Terutang PPh Pasal 15 final sebesar 2,64% (KMK 417/1996) dari nilai bruto jasa atau P3B mengatakan lain (hak pajak pada negara resident atau 50%).

PPh Pasal 15 final disetor sendiri oleh perusahaan pelayaran asing (melalui agennya), tidak dengan mekanisme withholding tax (SE- 32/PJ.4/1996).

Pemotongan PPh Pasal 21 atas gaji kru kapal dan karyawan administrasi kecuali Pasal 15 (employment) mengatakan lain.

PPN tidak terutang bila termasuk kategori angkutan umum laut (PP 144/2000).

Permasalahan Pajak :

BUT Pelayaran Asing dikenakan PPh Pasal 15 final sehingga tidak ada kewajiban melampirkan laporan keuangan pada SPT 1771 sehingga sulit bagi AR untuk mengetahui pos-pos biaya BUT yang merupakan obyek withholding tax.

But tidak melakukan kewajiban withholding tax dengan alasan biaya tidak menjadi beban BUT (tidak ada bukti pencatatan biaya) dan pembayaran dilakukan langsung oleh head office di luar negeri.

Bagaimana pengawasan pembayaran sendiri PPh Pasal 15 final terhadap liner/tramper asing yang belum terdaftar di KPP ?.

Masih belum jelas kewajiban pemilik barang/shipper atau freight forwarder untuk memotong PPh Pasal 26 terhadap liner/tramper bukan BUT.
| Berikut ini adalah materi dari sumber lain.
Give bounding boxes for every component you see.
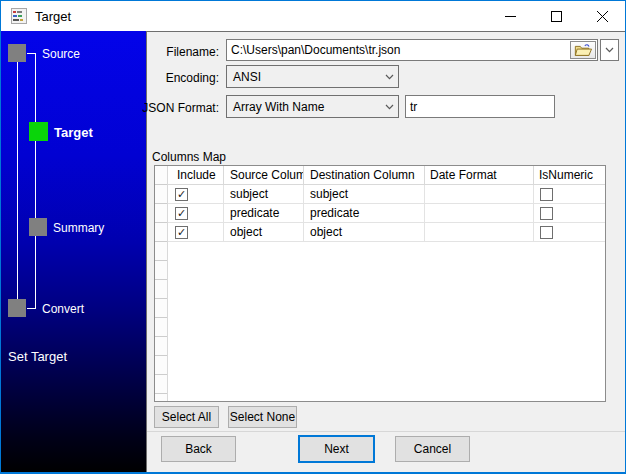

41 thoughts on “Implikasi Pajak WP Pelayaran (Shipping) Asing

  1. Pak, mau nanya, saya bekerja di perusahaan asing (PMA), 95 % modal kami dari mother company di korea ,perusahaan kami begerak di bidang shipbuilding, semua FPSO, platform, dan kapal2 lainnya di bangun di korea. sedangkan kami yg di jakarta hanya mendesaign/ drawing atas FPSO, platform dkk itu.. lalu kita kirim hasil desaign tsb ke korea. yang saya ingin tanyakan, pajak apa yg berlaku untuk perusahaan kami yg ada di jakarta? PPN bagaimana? dan PPh bagaimana? ato ada kewajiban2 pajak yg lain? karena ini perusahaan baru berdiri utk cabang di indonesia. Mohon sarannya. thx

    • Klo kontrak anda dgn customer adalah shipbuilding maka omset anda minimal dari hasil penjualan kapal. Kewajiban PPh Pasal 25/29 sudah pasti, memungut PPN atas penjualan kapal dan withholding tax atas pembayaran imbalan jasa.
      Kecuali anda hanya sebagai perantara (jasa perdagangan), customer langsung (kontrak) membeli kpd parent coy di KOR. Omset anda dari jasa perdgg n jasa desain kapal. Wajib memungut PPN atas penyerahan jasa tersebut.

  2. Pak Rusdi Yanis ysh,

    mohon pencerahannya utk saya yang masih newbie di dunia pelayaran.
    1. dengan adanya uu no 17 tahun 2008/ asas cabotage, apakah angkutan dari dan ke luar negeri harus menggunakan bendera Indonesia, atau boleh juga bendera asing ? apakah aturan tersebut juga sama untuk kegiatan yang multidischarge di Indonesia. misal loading di malaysia bongkar di jakarta lalu bongkar lagi di surabaya. apakah wajib bendera indonesia atau boleh bendera asing?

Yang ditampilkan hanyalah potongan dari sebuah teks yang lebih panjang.